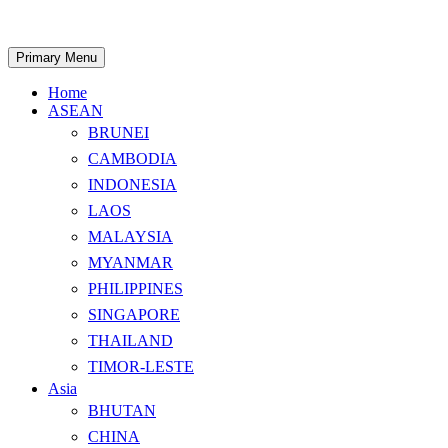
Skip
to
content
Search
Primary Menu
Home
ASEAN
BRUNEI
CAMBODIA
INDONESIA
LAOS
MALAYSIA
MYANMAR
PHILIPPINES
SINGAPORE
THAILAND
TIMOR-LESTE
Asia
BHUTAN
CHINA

==

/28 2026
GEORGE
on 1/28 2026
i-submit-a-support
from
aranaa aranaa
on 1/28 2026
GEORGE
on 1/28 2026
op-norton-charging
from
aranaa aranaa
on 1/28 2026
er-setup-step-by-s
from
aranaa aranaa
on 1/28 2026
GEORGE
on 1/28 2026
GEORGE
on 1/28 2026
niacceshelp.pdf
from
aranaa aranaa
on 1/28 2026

...

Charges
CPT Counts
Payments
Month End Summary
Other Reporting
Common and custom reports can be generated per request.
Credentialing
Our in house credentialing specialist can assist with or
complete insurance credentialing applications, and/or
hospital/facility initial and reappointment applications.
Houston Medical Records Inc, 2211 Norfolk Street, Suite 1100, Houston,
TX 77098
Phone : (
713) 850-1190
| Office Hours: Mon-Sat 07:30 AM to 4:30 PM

Requirement
Filter the lines above, keeping each one that contains the string "applications".

Solution to the problem
complete insurance credentialing applications, and/or
hospital/facility initial and reappointment applications.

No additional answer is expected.